CURRENT STANDARDS AND DEVELOPMENTS
No easy solutions exist for many of the above mentioned problems. It can be advised to take negative controls during the sampling process and at all further steps, if feasible (for example Galan et al. 2016; Jousselin et al. 2016; Zhong et al. 2018). New methodologies, that reduce the amount of contamination during processing, might also be necessary, e.g. (Boers, Hays and Jansen 2017; Minich et al. 2018), but their implementation in the laboratory is not always easy.
For the data analysis of negative controls it is mainly advised to focus on the number of reads obtained. A clean negative control should have few reads, which excludes major contaminations from all possible sources. Kitome components or actual contaminations in these negative controls are in such cases unlikely to be abundant, and unlikely to have a significant impact on the analysis, even if present. The outcome of the negative controls are particularly relevant for samples with low microbial biomass (Biesbroek et al. 2012; Lusk 2014; Glassing et al. 2016; Karstens et al. 2018; Velasquez-Mejia, de la Cuesta-Zuluaga and Escobar 2018), since even low amounts of contamination could have an impact here. Especially in these cases the connection between the samples and the corresponding negative controls needs to be carefully evaluated. A possibility to resolve this contamination is to remove OTUs identified in the negative controls from the actual samples (e.g. Edmonds and Williams 2017).

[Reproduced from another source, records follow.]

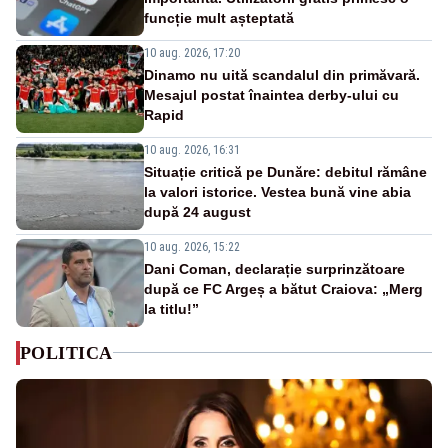
funcție mult așteptată
10 aug. 2026, 17:20
Dinamo nu uită scandalul din primăvară.
Mesajul postat înaintea derby-ului cu
Rapid
10 aug. 2026, 16:31
Situație critică pe Dunăre: debitul rămâne
la valori istorice. Vestea bună vine abia
după 24 august
10 aug. 2026, 15:22
Dani Coman, declarație surprinzătoare
după ce FC Argeș a bătut Craiova: „Merg
la titlu!”
POLITICA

This is only applicable, when it can be ensured that these are actually contaminants, and not e.g. derived from another sample, as explained in the index hopping section. If a positive control in the same run has potentially acquired contaminations, then this would help in resolving this issue partially. Additional low abundance OTUs in the positive controls will give the researcher an idea which level of minor abundances can be reasonably filtered out. This again applies mainly for samples with a high biomass, while for low biomass samples more caution is needed.

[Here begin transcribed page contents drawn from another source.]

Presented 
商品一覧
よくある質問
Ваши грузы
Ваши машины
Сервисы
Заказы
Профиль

Further developments to prevent index hopping by usage of multiple indexes at the same time (Costello et al. 2018; MacConaill et al. 2018) will hopefully make this interpretation easier in the future, since then it would be possible to also exclude contamination from high biomass samples on a run with low biomass samples. Currently this is not yet the case, which makes resolving the source of contamination often complicated.

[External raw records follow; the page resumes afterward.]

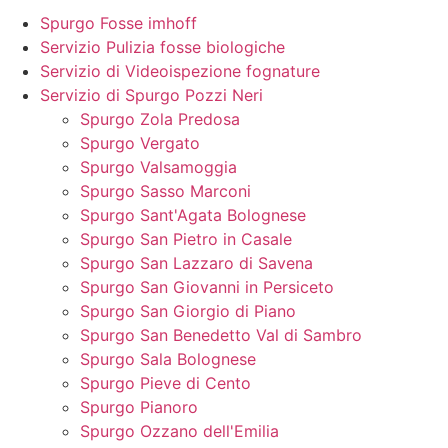
Spurgo Fosse imhoff
Servizio Pulizia fosse biologiche
Servizio di Videoispezione fognature
Servizio di Spurgo Pozzi Neri
Spurgo Zola Predosa
Spurgo Vergato
Spurgo Valsamoggia
Spurgo Sasso Marconi
Spurgo Sant'Agata Bolognese
Spurgo San Pietro in Casale
Spurgo San Lazzaro di Savena
Spurgo San Giovanni in Persiceto
Spurgo San Giorgio di Piano
Spurgo San Benedetto Val di Sambro
Spurgo Sala Bolognese
Spurgo Pieve di Cento
Spurgo Pianoro
Spurgo Ozzano dell'Emilia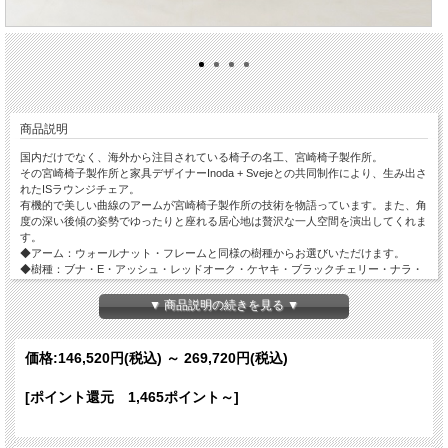
商品説明
国内だけでなく、海外から注目されている椅子の名工、宮崎椅子製作所。
その宮崎椅子製作所と家具デザイナーInoda + Svejeとの共同制作により、生み出さ
れたISラウンジチェア。
有機的で美しい曲線のアームが宮崎椅子製作所の技術を物語っています。また、角
度の深い後傾の姿勢でゆったりと座れる居心地は贅沢な一人空間を演出してくれま
す。
◆アーム：ウォールナット・フレームと同様の樹種からお選びいただけます。
◆樹種：ブナ・E・アッシュ・レッドオーク・ケヤキ・ブラックチェリー・ナラ・
ウォールナットからお選びいただけます（樹種によって価格が変わります）。
◆張地：豊富な種類の張地からお選びいただけます（張地によって価格が変わりま
▼ 商品説明の続きを見る ▼
す）。
価格:
146,520円
(税込)
～
269,720円
(税込)
[ポイント還元 1,465ポイント～]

The observation that the concentration of contaminants is inversely correlated to amplicon concentration has been reported multiple times (Salter et al. 2014; Jervis-Bardy et al. 2015; Lazarevic et al. 2016). While it has not yet been implemented, the microbiome research community might need to consider using a dilution series of single samples as a control, to make the identification of contaminants easier, although specific challenges also apply (Multinu et al. 2018). Standards need to be agreed upon, since having different dilution ratios might make the comparison between studies complicated. The dilution steps will most likely be dependent on the expected biomass, and a general protocol how to determine the appropriate steps will be necessary. Software solutions to address the outcome of such negative controls have already been developed (Davis et al. 2018), and seem to be performing well (Karstens et al. 2018), so that researchers are directly able to deal with their control samples.
Another indicator of contamination in metagenomic samples can be derived from the insert size of the reads (Olm et al. 2017). Olm et al. identified a contaminant in their dataset by aberrant insert size distribution, indicating another origin of the DNA. The low heterogeneity within the contaminant data may also be an useful indicator, though it is not applicable in all cases, e.g. when strain transfer between microbiomes is a part of the research question (Smillie et al. 2018).
The idea of adding spike-in controls (addition of external microbial DNA to a sample) could be an interesting approach. It will not only allow tracking of samples, but also aid absolute quantification and quantification of cross-contamination/index hopping (Galan et al. 2016; Hardwick et al. 2018; Palmer et al. 2018; Tourlousse, Ohashi and Sekiguchi 2018), and should probably be implemented for low-biomass samples. Furthermore, it seems that some kind of quality control regarding misassigned sequences is even possible after the experiment has been conducted (Wright and Vetsigian 2016), but as the authors point out, this might need to be investigated on a per experiment basis, and therefore does not seem to be very practical in most circumstances. Another computational method to correct for misassigned sequences has been developed for single-cell data (Larsson et al. 2018), but its potential applicability to metagenomics data still needs to be shown.
For positive controls, the most diverse mock community available should be chosen, if it is applicable for the proposed research project. This should minimally prevent overfitting of a protocol to the used control, although it does not deal with the microbial dark matter. The possibility of creating one's own mock community can be considered, in case these samples will be processed more often and in case the available mock communities are not enough comparable to the investigated microbiome.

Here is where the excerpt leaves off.